Addressing Conflict in Marriage

Fresh out of the womb, babies start crying for their needs to be met. This begins a long season of parents trying to meet their babies’ needs, even into adulthood. As the babies grow and develop, they are forming a particular attachment style to their parents. There are 4 main attachment styles, and they all are based on how the parents respond to the babies’ needs within the first 5 years of life.  Each particular attachment style can stay with a person for their entire life and carryover into their romantic and parenting relationships. Based on your attachment style, this will influence how arguments are started and how the conflict is handled. 

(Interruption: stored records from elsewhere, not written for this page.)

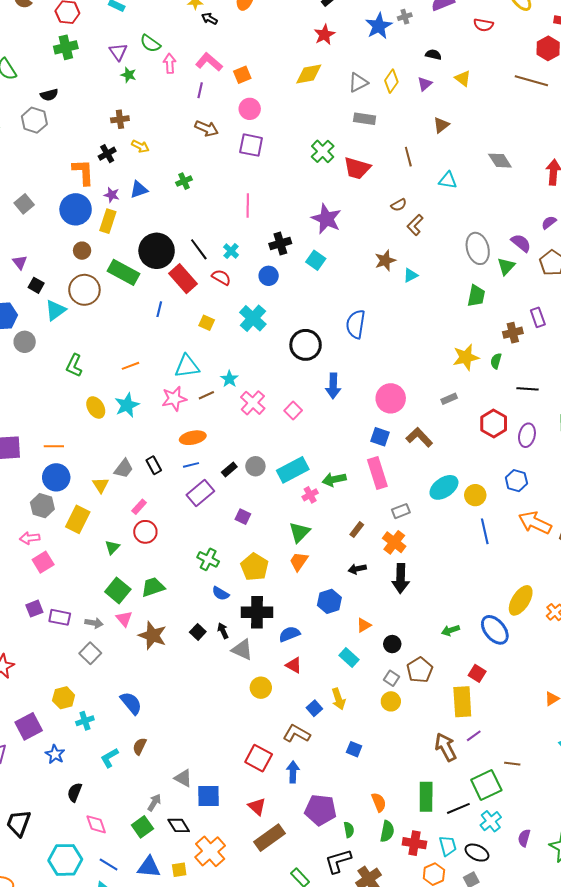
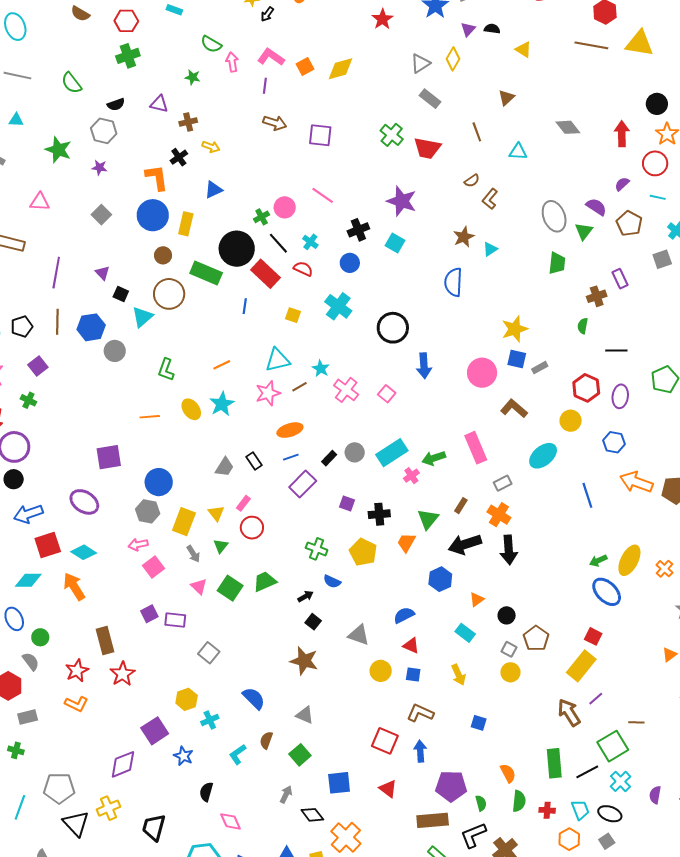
black arrow: (209, 19) -> (267, 14), turned -77
purple triangle: (118, 52) -> (159, 104), moved, turned -36
yellow diamond: (309, 74) -> (340, 69), moved
purple triangle: (425, 84) -> (468, 29), moved
pink circle: (250, 109) -> (285, 207), moved
gray rectangle: (365, 119) -> (430, 99), turned 35
green cross: (184, 181) -> (262, 217), moved
purple star: (112, 195) -> (99, 168), moved
pink line: (248, 206) -> (323, 195), turned -50
blue semicircle: (356, 324) -> (453, 282), moved
yellow star: (466, 357) -> (515, 329), moved
blue square: (380, 437) -> (517, 359), moved
orange line: (54, 446) -> (150, 417), moved
yellow triangle: (101, 485) -> (216, 513), moved
yellow circle: (475, 495) -> (571, 421), moved
green triangle: (299, 532) -> (428, 519), moved
black arrow: (357, 569) -> (465, 544), size x1.8
black cross: (257, 612) -> (379, 514), moved, size x0.7
pink triangle: (124, 619) -> (199, 586), moved
gray arrow: (94, 623) -> (193, 554), moved, turned 54
green arrow: (450, 630) -> (598, 561), moved
black arrow: (223, 631) -> (305, 596), moved, turned 91
brown star: (153, 635) -> (304, 661), moved
yellow rectangle: (462, 702) -> (581, 666), turned 48
blue square: (314, 708) -> (413, 675), moved, turned -35
gray triangle: (183, 778) -> (305, 715), moved
green square: (142, 827) -> (300, 755), moved
brown rectangle: (269, 838) -> (433, 820), moved, turned 36
red cross: (414, 843) -> (547, 810), size x0.7

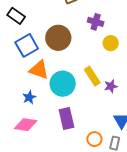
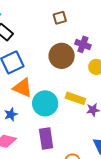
brown circle: (58, 38) -> (62, 56), moved
yellow rectangle: (92, 76) -> (75, 98), turned -42

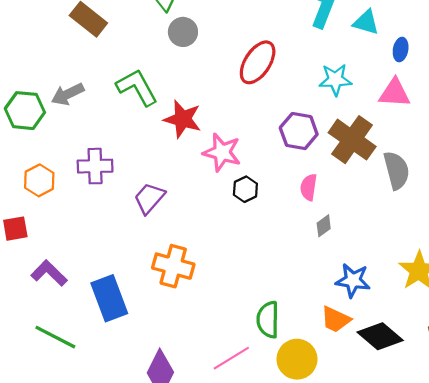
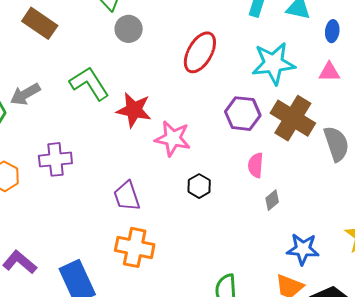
cyan star: (335, 80) -> (273, 63), size x1.4
pink triangle: (394, 93) -> (329, 72), size x0.7
black hexagon: (245, 189) -> (199, 186), moved
purple trapezoid: (149, 198) -> (127, 196), moved, turned -56

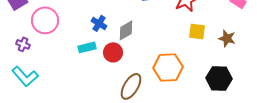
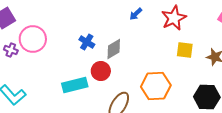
purple cross: (23, 44) -> (11, 50), moved
cyan rectangle: (87, 47) -> (75, 85), moved, size x1.4

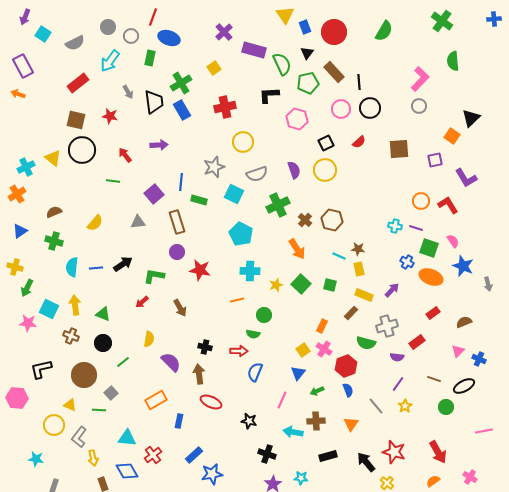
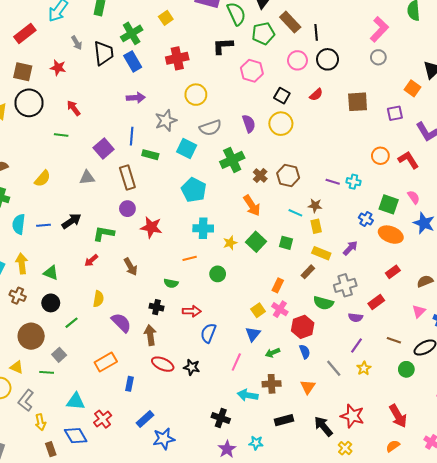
black square: (326, 143) -> (282, 96), turned -35
purple arrow: (159, 145) -> (136, 98), moved
purple line: (416, 228) -> (333, 182), moved
green semicircle: (253, 334) -> (171, 283), moved
black star: (249, 421) -> (192, 367), moved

The four main attachment styles are: secure, anxious, avoidant-dismissive, and avoidant-fearful. The chart below explains the characteristics of each attachment style.

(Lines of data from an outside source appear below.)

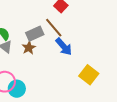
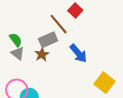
brown line: (54, 28) -> (59, 24), moved

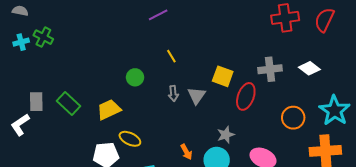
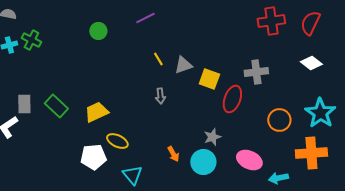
white diamond: (309, 68) -> (311, 63), moved
green circle: (135, 77) -> (98, 31), moved
gray triangle: (196, 95) -> (183, 65), moved, turned 36

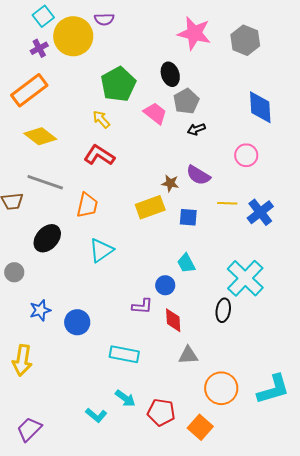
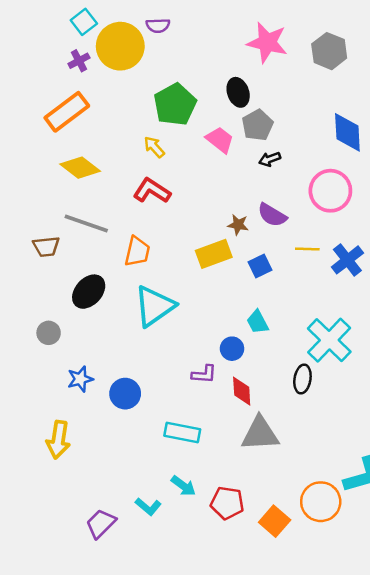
pink circle: (246, 155) -> (330, 191), size x1.5
blue square: (188, 217) -> (260, 266), turned -30
cyan triangle: (101, 250) -> (154, 306), size x1.4
gray triangle: (188, 355) -> (260, 434), size x1.6
orange circle: (221, 388) -> (321, 502), moved
purple trapezoid: (29, 429) -> (101, 524), moved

When someone feels secure in their relationship, they are trusting and can easily communicate specific concerns to be dealt with, without dismissing their own concerns or fearing that their partner will leave. For the other attachment styles, conflict can either be intensified or avoided at all costs. When conflict does arise, it can be explosive and last for hours or days, and then slid under the rug in order for the partner to feel emotionally regulated again. 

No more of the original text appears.